„Gott will uns ganz nahe kommen“ – das Leiden an derartigen Phrasen in kirchlichen Predigten wird vielfach beschrieben. Simone Ziermann hält fest: Solche sprachlichen Floskeln sind tief in der Kommunikation verankert – und deshalb findet sich manche „Lösung“ gerade dort, wo sie nicht gesucht wird.
Ein Betrunkener sucht im Schein der Laterne den Schlüsselbund, den er verloren hat. Kommt ein Passant vorbei und hilft bei der Suche. Nach einer Weile fragt der Passant: Haben Sie den Schlüssel denn auch wirklich hier verloren? Sagt der Betrunkene: Nein, nein, verloren hab ich den Schlüssel dort drüben – aber da ist es ja viel zu dunkel um zu suchen.

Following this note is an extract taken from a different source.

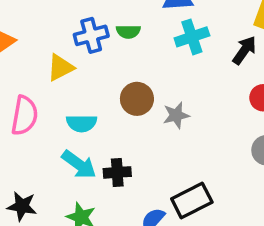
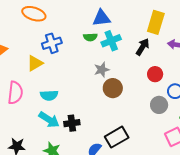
green semicircle: (128, 32) -> (90, 37), moved
brown circle: (137, 99) -> (113, 88), moved
gray star: (176, 115) -> (102, 70), moved

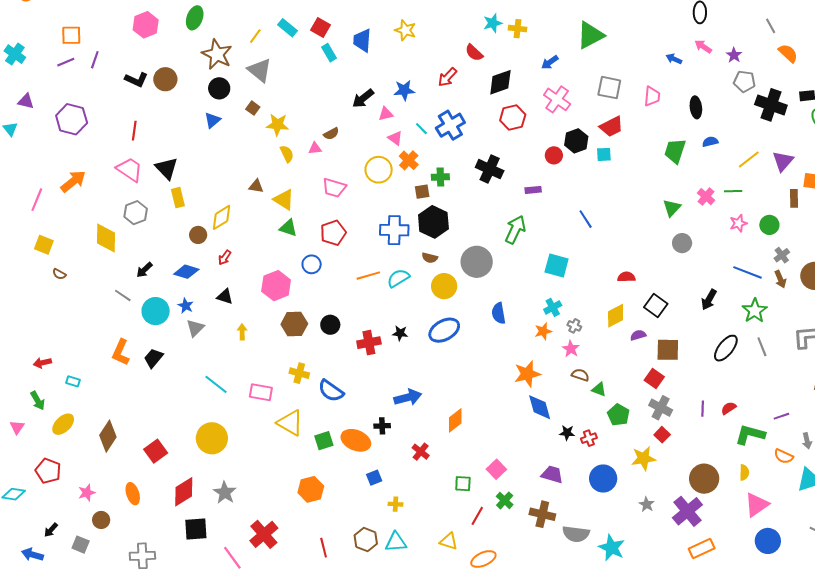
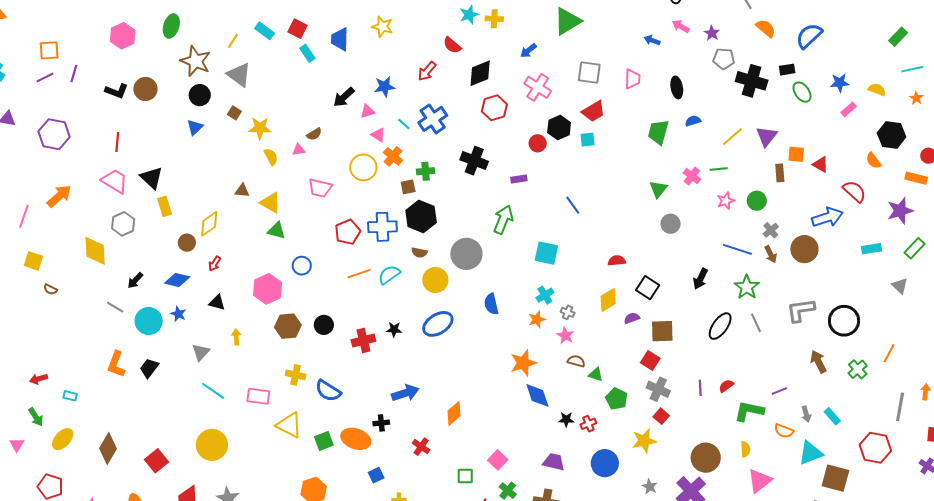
red pentagon: (333, 233) -> (348, 232), moved
gray triangle: (195, 328) -> (201, 352), moved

Der Witz ist alt – und immer wieder treffend. Paul Watzlawick veranschaulicht damit ein Dilemma zwischenmenschlicher Kommunikation1: Da gibt es einen Bereich, der „im Licht“ liegt und sich relativ leicht erkunden lässt: Inhalte, Wortwahl u.ä. Der „Schlüssel“ für gelingende Kommunikation liegt aber jenseits davon, „im Dunkeln“, nämlich dort, wo die Beziehung zwischen den Gesprächspartner:innen ausgehandelt wird, wo jeder einzelne austariert: Was will ich von mir zeigen? Wie kann ich beim anderen bewirken, was ich möchte?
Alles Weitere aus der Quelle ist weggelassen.